It's not that I didn't know my friends cared for me, nor the fact that we'll make fun of each other more than we are "friendly," but it is when worse comes to worse that I will think to myself, they're the ones that are sure to be there and make you want to cry. I mean, cry from tears of joy, tears from feeling so happy you have the bunch of friends that are willing to wait with you in the Emergency Room for nearly five hours. I was scared shitless to be waiting there, and my heart ended up nearly dropping when I saw my friends one by one come to visit me and wait with me. I was beyond grateful; it made me forget why I was in the ER for a bit.
I am the unluckiest girl I know, and I mean that literally with too many situations to back that up...and I guess I am compensated with these crazy, weird, and most awesome people around me I call my friends. Thank you everybody for your care. And then there is the boyfriend. Thank you for dealing with my stubbornness and making me go see the doctor even though I didn't want to, thank you for staying with me the entire time, comforting me, holding my hand even though I was contagious and looked like I just rose from the dead. Thank you, you make me feel so happy.
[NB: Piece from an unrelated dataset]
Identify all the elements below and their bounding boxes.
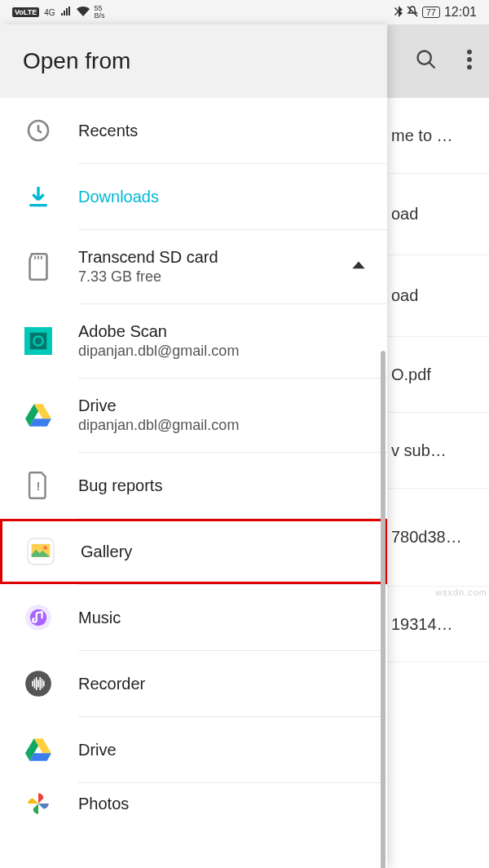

So, for those of you wondering...what the hell happened to me? Well I'm not dying...but once again, my health fails me and I am lying in bed, sick. And I thought last week was bad, when I stayed in bed for nearly 5 days with a fever. And right before that, I had a cold that was so bad, it made my newly developed allergies to swell up my nasal cavity and congest my nose so much, I couldn't breathe or taste food for what felt like eternity. Which then lead to me having to take antibiotics for a week to heal my infected throat. That was nothing compared to now...
Currently, I am being diagnosed with...who knows what- the measles? Some sort of mutant transformation due to excessive gamma radiation? Maybe. (Just kidding- that would be cool. She-hulk!).
Or it could be an allergic reaction to the antibiotics I was taking, which is the most probable. I don't find out until the hospital phones me with my blood test results.
Aside from being caged in my room for three weeks and looking like I just ran into a bee hive, I'm alright. In fact, I'm feeling pretty good. Thanks again everyone, love you guys.